Paris (AFP) July 6, 2009
Leaders of the world's established and emerging economic powerhouses will be under pressure at this week's G8 summit to give a badly-needed jolt to the quest for a new global climate pact.
Negotiators struggling to seal an agreement in Denmark by year's end say the three-day summit, opening on Wednesday in L'Aquila, Italy, is a golden opportunity to haul the process out of a rut.
"It's time to make a difference," Yvo de Boer, executive secretary of the UN's Framework Convention on Climate Change (UNFCCC), where the post-2012 treaty is being brokered, told AFP.
"It's one of those moments in history where leadership will be remembered, but failure will also be remembered."
The L'Aquila meetings firstly gather the heads of the most industrialised nations -- Britain, Canada, France, Germany, Italy, Japan, Russia and the United States -- who will then huddle with leaders of the emerging giants.
Together, their economies account for a whopping 80 percent of the heat-trapping "greenhouse gas" emissions driving dangerous climate change.
Climate change has been an automatic part of the G8 since the Gleneagles summit in Scotland in 2005.
But the results of three successive summits and lengthy communiques have been meagre, mainly due to a rearguard action by former US president George W. Bush, fighting demands for tough emissions curbs.
With little more than five months left to the talks in Copenhagen many hopes are riding on Barack Obama, who has ripped up Bush's climate strategies.
The G8 has prepared a draft communique calling on global emissions to peak by 2020 and then be "substantially reduced" to peg the rise in global temperatures to two degrees Celsius (3.6 degrees Fahrenheit) over pre-industrial levels.
Alden Meyer of the Union of Concerned Scientists (UCS), a US non-governmental organisation, said the 2 C (3.6 F) objective was big news.
"That is new and that is significant -- because you haven't had the US under President Bush willing to say anything about the two degree limit," said Meyer.
But Meyer also noted there were no specifics among the industrialised powers on how to share out emissions curbs for 2020.
Nor were there any details on how to help poor countries tackle climate change and their own fossil-fuel emissions.

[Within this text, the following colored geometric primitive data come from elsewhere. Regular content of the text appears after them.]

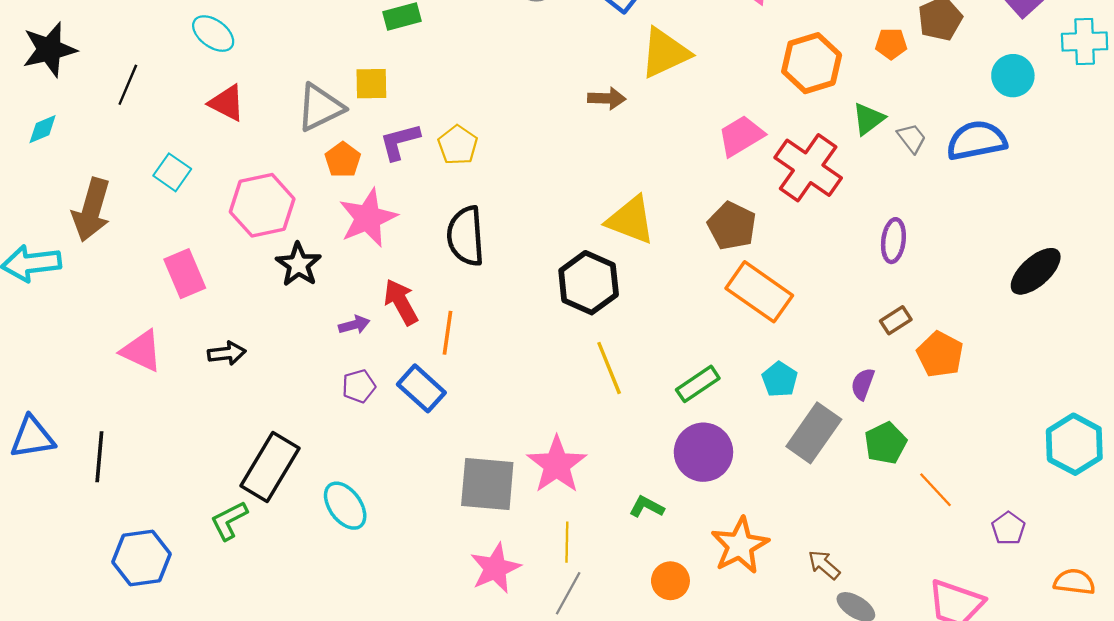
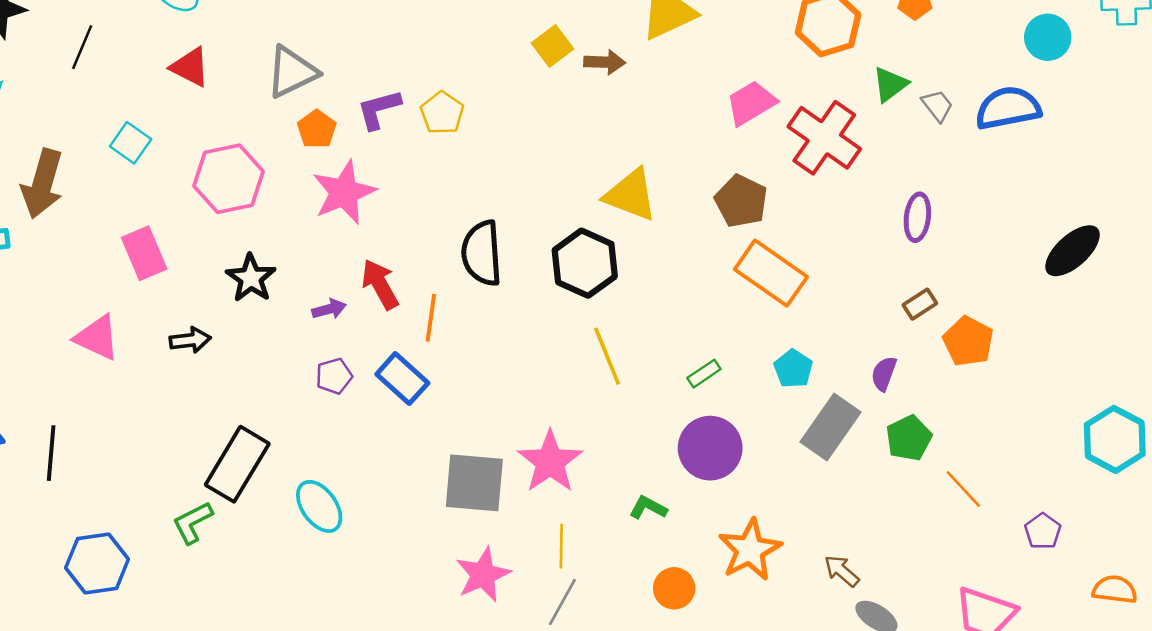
yellow square: (371, 84) -> (553, 46), moved, turned -36
black semicircle: (466, 236) -> (482, 253), moved
black star: (298, 264) -> (251, 278), moved
green rectangle: (698, 384) -> (704, 374), size x0.7

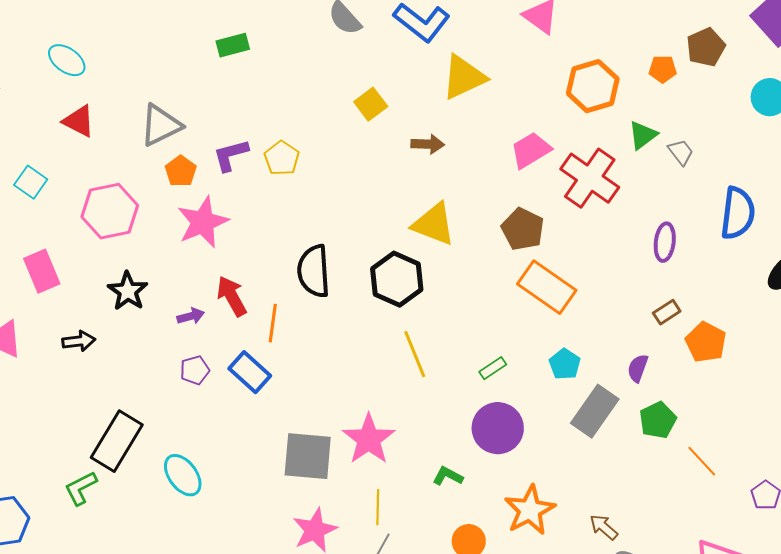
brown arrow: (605, 62) -> (428, 144), moved
blue semicircle: (1008, 108) -> (738, 213), moved, turned 108

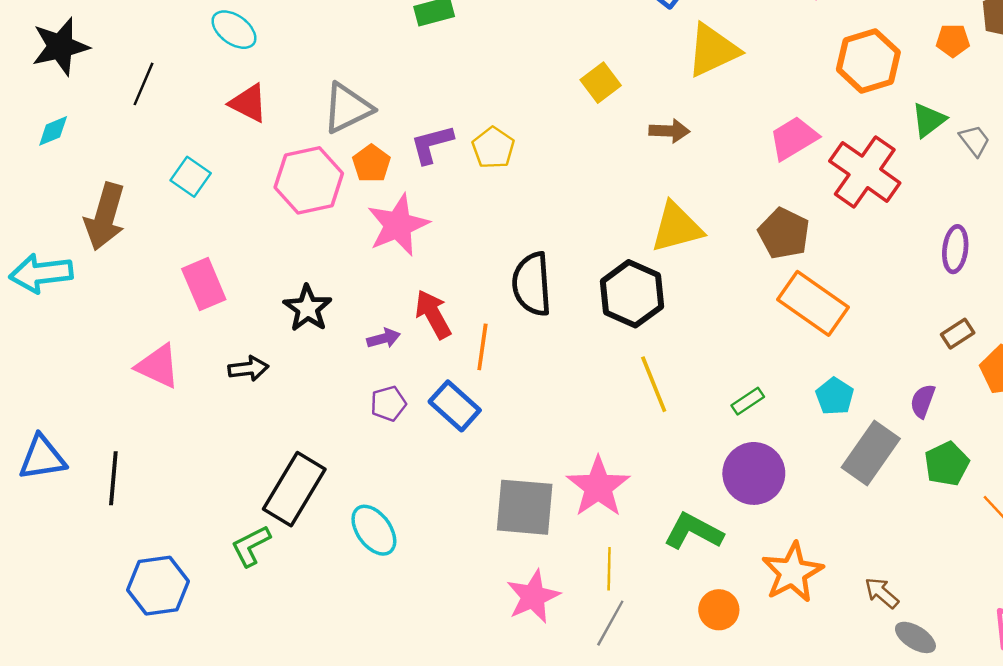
pink hexagon: (110, 211) -> (309, 180), moved
yellow triangle: (434, 224) -> (677, 227), turned -36
green L-shape: (448, 476) -> (694, 531), size x1.6

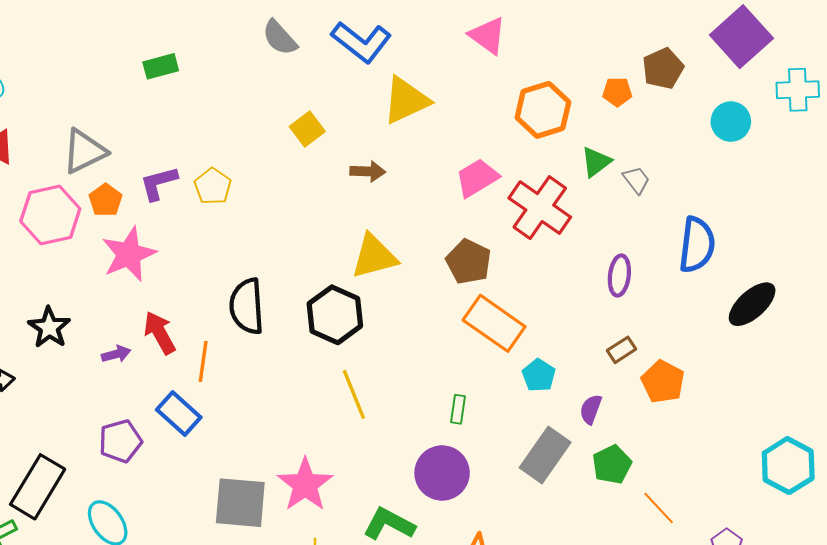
cyan pentagon: (835, 396) -> (539, 375), moved
green rectangle: (748, 401) -> (458, 409), moved, turned -48
purple pentagon: (388, 404) -> (120, 441), moved, size x1.4

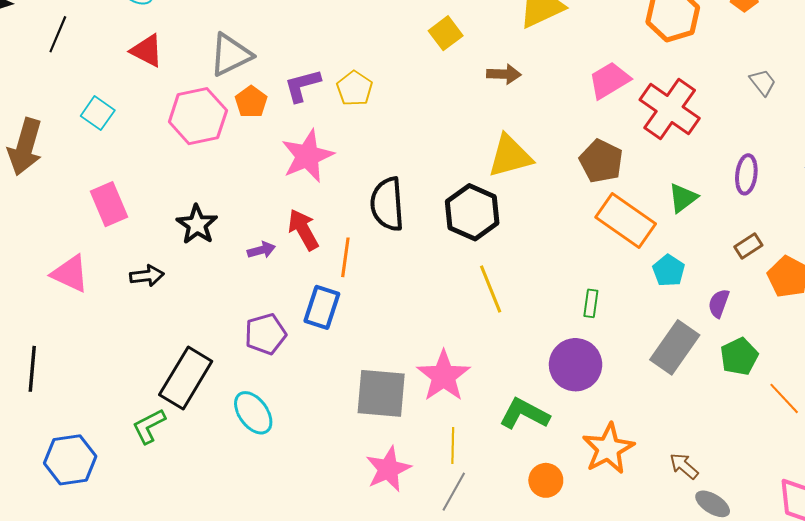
green triangle: (596, 162) -> (683, 198), moved
pink star: (129, 254) -> (307, 156), moved
blue rectangle: (179, 414) -> (322, 307), turned 66

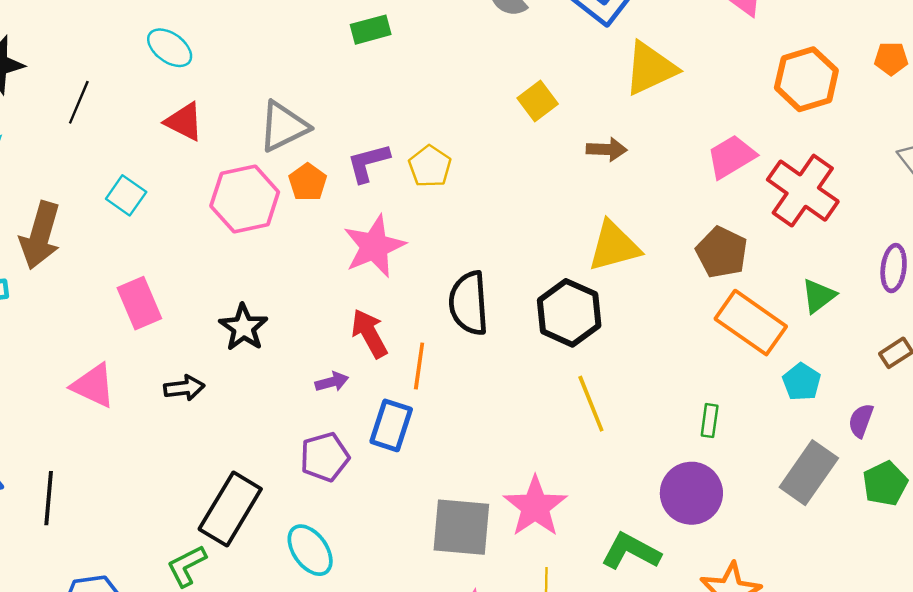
purple arrow: (261, 250) -> (332, 382), moved

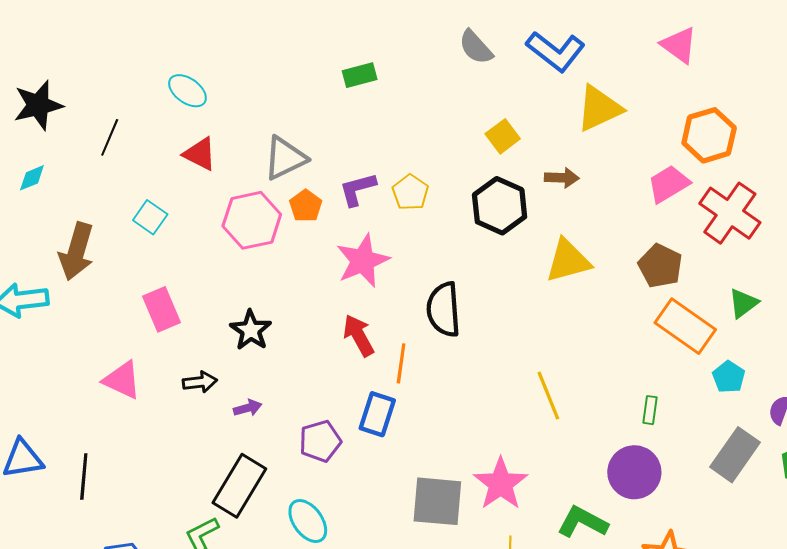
orange hexagon: (806, 79) -> (709, 135), moved
black hexagon: (569, 313) -> (500, 206), moved
purple arrow: (332, 382) -> (248, 408), moved

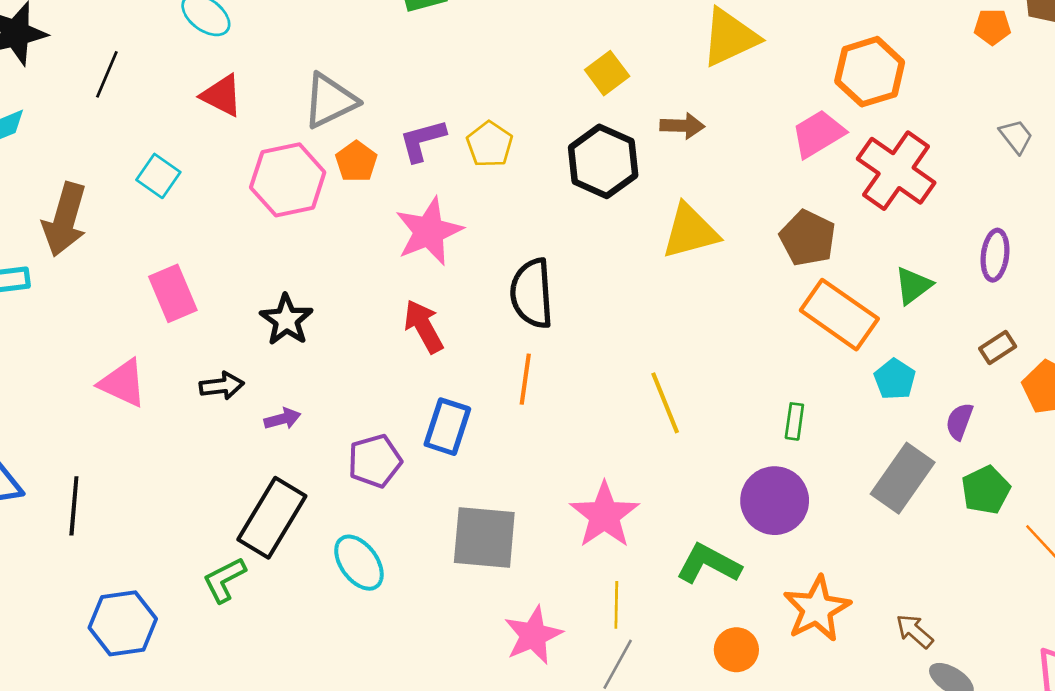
orange line: (401, 363) -> (525, 379), moved
gray square: (437, 501) -> (484, 538), moved

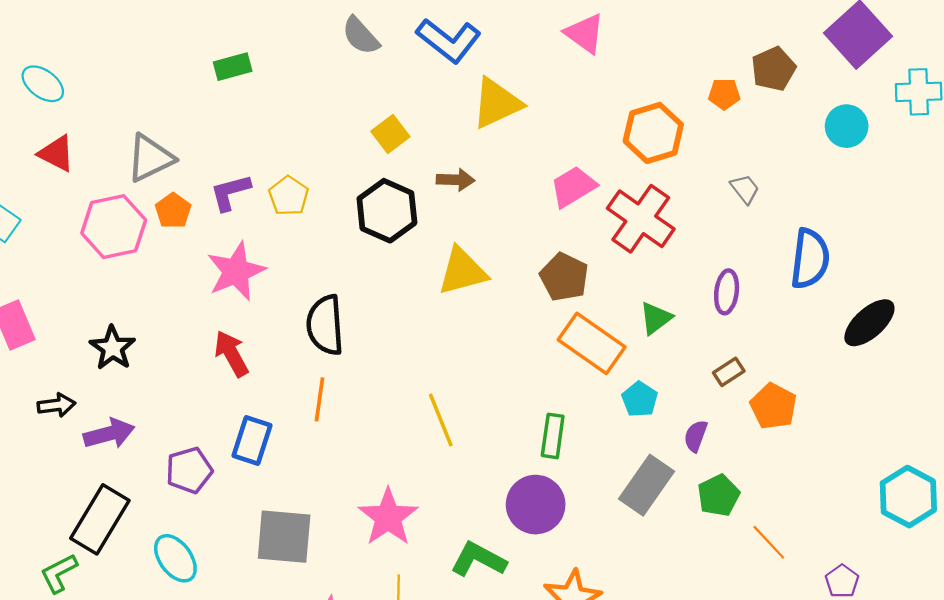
orange hexagon: (870, 72) -> (653, 133), moved
purple arrow: (282, 419) -> (109, 434), size x1.6
green rectangle: (794, 421) -> (553, 436), size x1.4

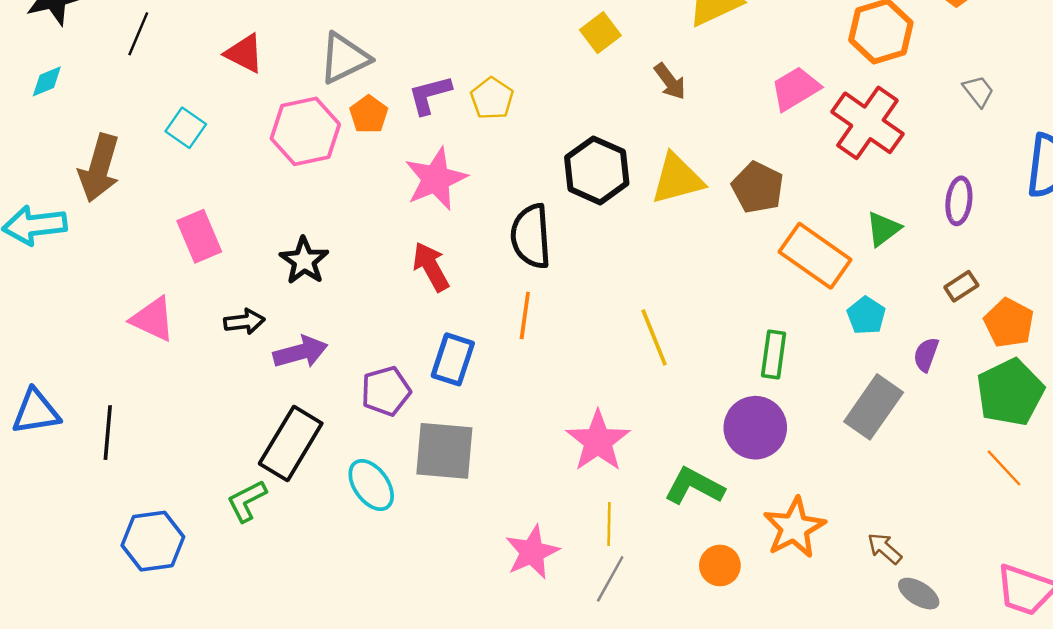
brown arrow: (456, 180) -> (670, 81), turned 51
black hexagon: (387, 211) -> (597, 170), moved
brown pentagon: (564, 277) -> (758, 187), moved
green pentagon: (719, 495) -> (1010, 392), moved, size x1.5
gray square: (284, 537) -> (444, 451), moved

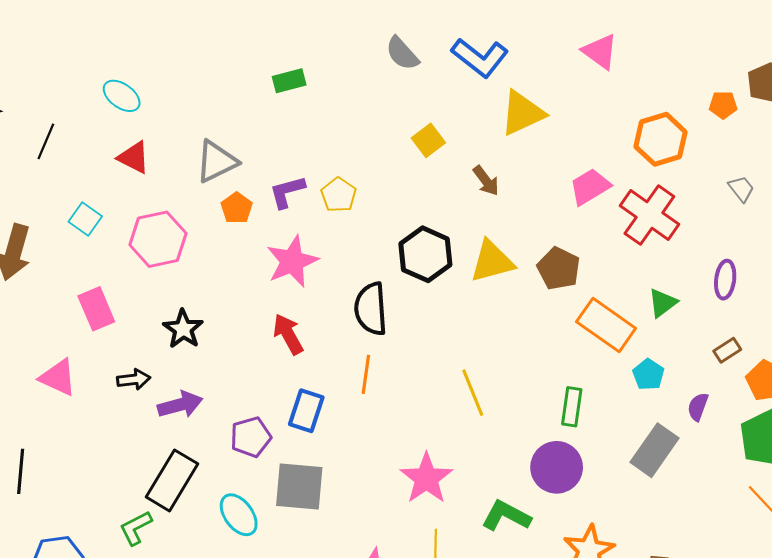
pink hexagon: (305, 131) -> (158, 239), moved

According to a German source, a push by Berlin for the G8 to agree a common goal for 2020 has so far met with a lukewarm reception, even from fellow Europeans. The European Union (EU) is targeting an eventual 20 percent fall on emissions, compared to 1990.
For its part, the US has set itself a target of a 17 percent reduction by 2020 over 2005 levels, which represents only a four percent fall on 1990, a goal which the EU regards as insufficient.
The 16-nation Major Economies Forum (MEF) -- which brings together the G8 members and emerging economies such as China, India and Brazil -- have scheduled a meeting on Thursday where leaders will also endorse the 2 C (3.6 F) goal.
They will also support an "aspirational" global goal of halving emissions by 2050, according to a draft communique.
Such pledges are fine but limited, said Brice Lalonde, France's ambassador on climate change.
"It's easy enough to set out a target for 2050, but much more difficult for 2020. And what's more, any long-term objective will have much more credibility if you can explain how you intend to achieve it," he said.
Meyer said the L'Aquila meetings faced a core dilemma.
The G8 countries are reluctant to commit themselves to specific goals until they see strong promises on how emerging powers will avoid becoming the carbon culprits of tomorrow, he said.
But poorer countries are loth to sign up to much until they see what rich countries are prepared to do.
Green groups say the onus lies on rich countries that are historically most to blame for today's warming and best placed to shoulder the cost of dealing with the problem.
"We expect and we need a clear signal from the G8 leaders on emissions reduction targets for 2020... If not the G8, who else?" asked Tobias Muenchmeyer, deputy director at Greenpeace's political unit.